Is the world ready for the Origami device?

21 Mar 2006|Leigh Marinner

Microsoft just announced an ultra-mobile PC (UMPC) called Origami, which runs a full version of Windows. It will cost around $500 and is slightly bigger than pocket size. You have to attach a separate keyboard, but it has a touch sensitive screen. Origami is made to surf the net, show movies, read email, sync with Outlook and do most of what you would do on a laptop that doesn’t involve heavy text entry. Origami is getting closer to Bill Gates’ vision of a small inexpensive PC, but it needs 3G wireless access in addition to WiFi and Bluetooth to enable people to stay connected anywhere. Pundits such as Ed Hardy of Brighthand are saying “I just can’t see any reason why someone would be willing to pay $500 for a Windows Mobile or Pocket PC device when they could get one running Windows XP or Windows Vista for the same price.”
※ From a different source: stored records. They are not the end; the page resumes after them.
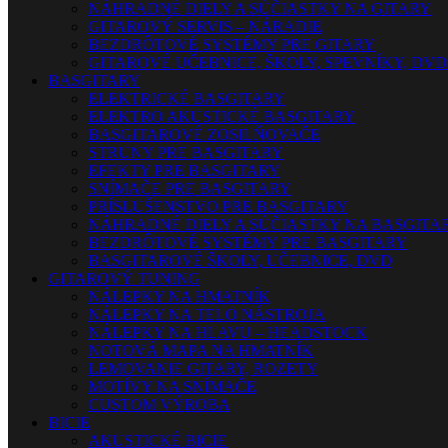
NÁHRADNÉ DIELY A SÚČIASTKY NA GITARY
GITAROVÝ SERVIS – NÁRADIE
BEZDRÔTOVÉ SYSTÉMY PRE GITARY
GITAROVÉ UČEBNICE, ŠKOLY, SPEVNÍKY, DVD
BASGITARY
ELEKTRICKÉ BASGITARY
ELEKTRO AKUSTICKÉ BASGITARY
BASGITAROVÉ ZOSILŇOVAČE
STRUNY PRE BASGITARY
EFEKTY PRE BASGITARY
SNÍMAČE PRE BASGITARY
PRÍSLUŠENSTVO PRE BASGITARY
NÁHRADNÉ DIELY A SÚČIASTKY NA BASGITA
BEZDRÔTOVÉ SYSTÉMY PRE BASGITARY
BASGITAROVÉ ŠKOLY, UČEBNICE, DVD
GITAROVÝ TUNING
NÁLEPKY NA HMATNÍK
NÁLEPKY NA TELO NÁSTROJA
NÁLEPKY NA HLAVU – HEADSTOCK
NOTOVÁ MAPA NA HMATNÍK
LEMOVANIE GITARY, ROZETY
MOTÍVY NA SNÍMAČE
CUSTOM VÝROBA
BICIE
AKUSTICKÉ BICIE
On the contrary, I think many people will want a smartphone with Windows Mobile 5.0. You won’t always carry your UMPC, but you will always have your phone. And you’ll want to check email, and see your address book and calendar on your phone. It will be interesting to see which devices the market chooses as the options expand – smartphones, laptops, UMPCs, Pocket PC handhelds, iPods, PSPs, portable media or DVD players. I don’t think consumers want one converged device, and just adding functions doesn’t mean success (witness iPod Photo, or Nokia N-Gage). Although consumers can’t reliably tell you whether they would use a device until they actually see it in action and watch what others do with it, in the research we’re doing for our clients we’re beginning to see which way the current is pulling.